Syrian President Bashar al-Assad has said he welcomes US President Barack Obama's moves towards dialogue and said he would like to see full diplomatic ties resumed, including having a US ambassador based in Damascus once more.
AFP - Syrian President Bashar al-Assad welcomed US President Barack Obama's moves towards dialogue and said he would like to see full diplomatic ties resumed, in an interview published Wednesday.
"We have the impression that this administration will be different and we have seen the signals. But we have to wait for the reality and the results," he told the Guardian newspaper.
The president said a visit to Damascus by a high-ranking US congressional delegation this week was "important" and a "good gesture," but said he hoped Washington would send an ambassador to cement these ties.

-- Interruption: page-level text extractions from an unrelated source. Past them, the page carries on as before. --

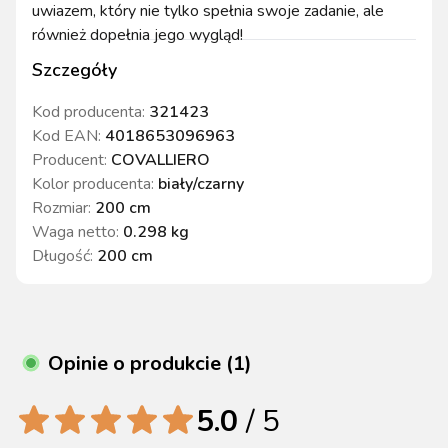
uwiazem, który nie tylko spełnia swoje zadanie, ale
również dopełnia jego wygląd!
Szczegóły
Kod producenta:
321423
Kod EAN:
4018653096963
Producent:
COVALLIERO
Kolor producenta
:
biały/czarny
Rozmiar
:
200 cm
Waga netto
:
0.298 kg
Długość
:
200 cm
Opinie o produkcie (1)
5.0
/ 5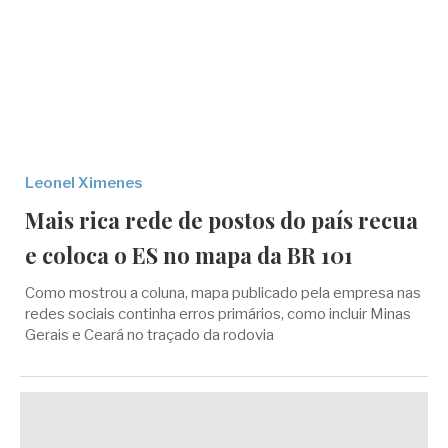
Leonel Ximenes
Mais rica rede de postos do país recua
e coloca o ES no mapa da BR 101
Como mostrou a coluna, mapa publicado pela empresa nas
redes sociais continha erros primários, como incluir Minas
Gerais e Ceará no traçado da rodovia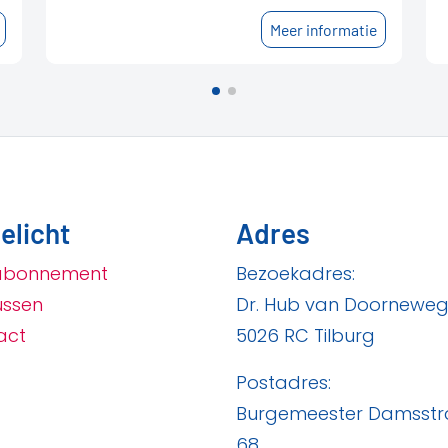
Meer informatie
elicht
Adres
abonnement
Bezoekadres:
ussen
Dr. Hub van Doorneweg
act
5026 RC Tilburg
Postadres:
Burgemeester Damsstr
68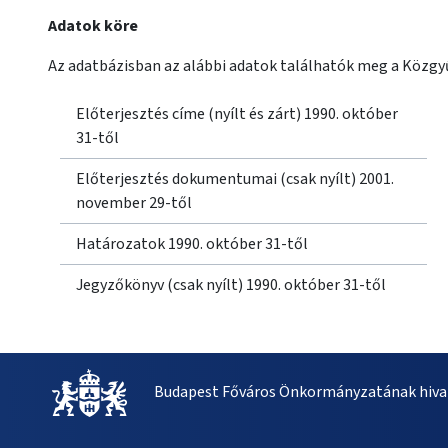
Adatok köre
Az adatbázisban az alábbi adatok találhatók meg a Közgyű
Előterjesztés címe (nyílt és zárt) 1990. október
31-től
Előterjesztés dokumentumai (csak nyílt) 2001.
november 29-től
Határozatok 1990. október 31-től
Jegyzőkönyv (csak nyílt) 1990. október 31-től
Budapest Főváros Önkormányzatának hivat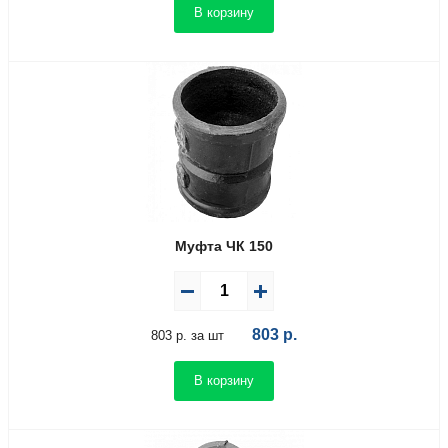
В корзину
Муфта ЧК 150
803
р.
803 р. за шт
В корзину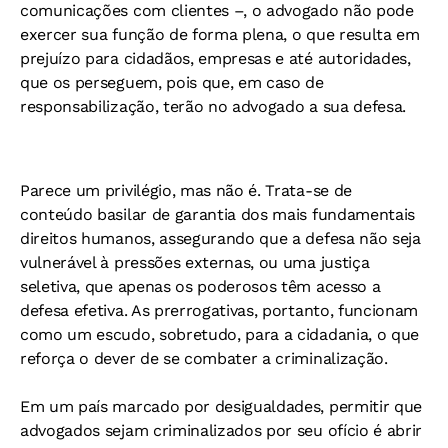
comunicações com clientes –, o advogado não pode
exercer sua função de forma plena, o que resulta em
prejuízo para cidadãos, empresas e até autoridades,
que os perseguem, pois que, em caso de
responsabilização, terão no advogado a sua defesa.
Parece um privilégio, mas não é. Trata-se de
conteúdo basilar de garantia dos mais fundamentais
direitos humanos, assegurando que a defesa não seja
vulnerável à pressões externas, ou uma justiça
seletiva, que apenas os poderosos têm acesso a
defesa efetiva. As prerrogativas, portanto, funcionam
como um escudo, sobretudo, para a cidadania, o que
reforça o dever de se combater a criminalização.
Em um país marcado por desigualdades, permitir que
advogados sejam criminalizados por seu ofício é abrir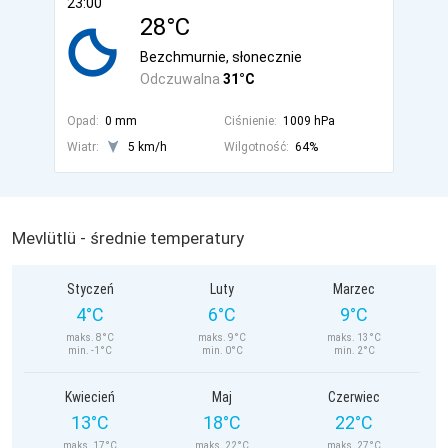
23:00
28°C
Bezchmurnie, słonecznie
Odczuwalna
31°C
Opad:
0 mm
Ciśnienie:
1009 hPa
Wiatr:
5 km/h
Wilgotność:
64%
Mevlütlü - średnie temperatury
Styczeń
Luty
Marzec
4°C
6°C
9°C
maks. 8°C
maks. 9°C
maks. 13°C
min. -1°C
min. 0°C
min. 2°C
Kwiecień
Maj
Czerwiec
13°C
18°C
22°C
maks. 17°C
maks. 22°C
maks. 27°C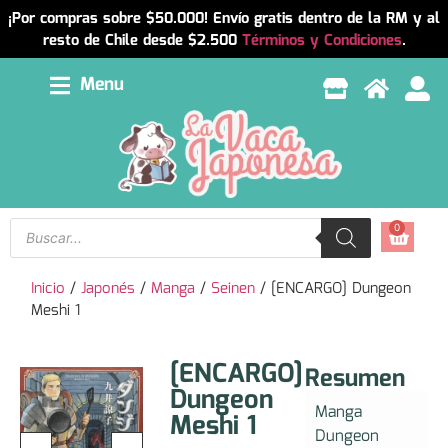
¡Por compras sobre $50.000! Envío gratis dentro de la RM y al
resto de Chile desde $2.500
Términos y Condiciones
.
Menu
0
Inicio
/
Japonés
/
Manga
/
Seinen
/ [ENCARGO] Dungeon
Meshi 1
[ENCARGO]
Resumen
Dungeon
Manga
Meshi 1
Dungeon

"An ambassador is important," he said.
Assad said he hoped Washington would act as the "main arbiter" in the Middle East peace process, saying: "There is no substitute for the United States."
But he warned that Syria was a key part of this: "We are a player in the region. If you want to talk about peace, you cannot advance without us."

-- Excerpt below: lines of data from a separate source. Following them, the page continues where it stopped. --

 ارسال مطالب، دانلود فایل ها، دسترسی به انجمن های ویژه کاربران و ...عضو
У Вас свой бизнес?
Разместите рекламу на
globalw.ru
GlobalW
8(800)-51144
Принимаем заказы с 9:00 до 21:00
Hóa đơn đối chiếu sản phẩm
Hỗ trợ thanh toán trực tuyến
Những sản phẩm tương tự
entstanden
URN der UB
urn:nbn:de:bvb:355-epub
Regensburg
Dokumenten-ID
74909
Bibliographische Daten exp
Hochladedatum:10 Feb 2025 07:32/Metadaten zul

Referring to Obama's call for countries to "unclench their fists," he said: "We never clenched our fist. We still talked about peace even during the Israeli aggression in Gaza."

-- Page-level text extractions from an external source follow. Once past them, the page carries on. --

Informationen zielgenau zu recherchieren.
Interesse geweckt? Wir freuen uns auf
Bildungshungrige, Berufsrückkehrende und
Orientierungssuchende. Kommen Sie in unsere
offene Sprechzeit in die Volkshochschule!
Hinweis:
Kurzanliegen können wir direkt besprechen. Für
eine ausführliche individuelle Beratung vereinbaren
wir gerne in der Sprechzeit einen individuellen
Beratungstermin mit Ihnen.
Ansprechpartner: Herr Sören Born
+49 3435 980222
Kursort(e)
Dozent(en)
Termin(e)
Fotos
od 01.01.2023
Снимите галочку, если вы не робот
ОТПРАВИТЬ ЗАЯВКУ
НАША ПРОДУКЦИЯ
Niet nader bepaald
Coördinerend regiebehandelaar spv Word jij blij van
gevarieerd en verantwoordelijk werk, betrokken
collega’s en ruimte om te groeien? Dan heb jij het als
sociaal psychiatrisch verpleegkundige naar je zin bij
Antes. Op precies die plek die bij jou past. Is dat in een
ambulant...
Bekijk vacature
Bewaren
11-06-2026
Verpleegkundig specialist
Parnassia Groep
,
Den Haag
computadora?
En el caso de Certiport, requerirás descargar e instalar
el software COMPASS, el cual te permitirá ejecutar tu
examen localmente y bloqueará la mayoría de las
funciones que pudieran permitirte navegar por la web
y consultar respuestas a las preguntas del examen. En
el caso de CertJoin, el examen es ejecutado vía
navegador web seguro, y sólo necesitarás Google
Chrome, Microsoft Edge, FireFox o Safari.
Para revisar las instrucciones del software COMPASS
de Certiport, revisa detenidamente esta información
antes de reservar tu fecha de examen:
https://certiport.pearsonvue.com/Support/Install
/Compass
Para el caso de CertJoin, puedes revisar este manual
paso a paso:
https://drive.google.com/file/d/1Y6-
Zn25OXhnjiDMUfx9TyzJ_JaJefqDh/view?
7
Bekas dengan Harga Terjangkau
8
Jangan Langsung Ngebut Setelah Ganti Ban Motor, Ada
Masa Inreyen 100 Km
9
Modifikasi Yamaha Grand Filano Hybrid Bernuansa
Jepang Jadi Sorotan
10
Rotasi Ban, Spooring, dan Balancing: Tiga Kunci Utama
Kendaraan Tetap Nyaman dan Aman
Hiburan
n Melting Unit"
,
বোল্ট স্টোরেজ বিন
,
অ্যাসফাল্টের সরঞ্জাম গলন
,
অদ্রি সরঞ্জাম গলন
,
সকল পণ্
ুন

Assad returned to the international fold last year with a visit to Paris, and since then, relations with the international community have thawed, most notably with the United States since Obama's inauguration in January.
At the same time, Washington has stressed its support for the probe into the assassination of former Lebanese premier Rafiq Hariri, which has been widely blamed on the Syrian regime despite its denial of any involvement.
The United States also accuses Damascus of supporting "terrorist" groups such as Hezbollah and Hamas, of destabilising Lebanon and of allowing armed fighters to transit its territory to fight US-led forces in Iraq.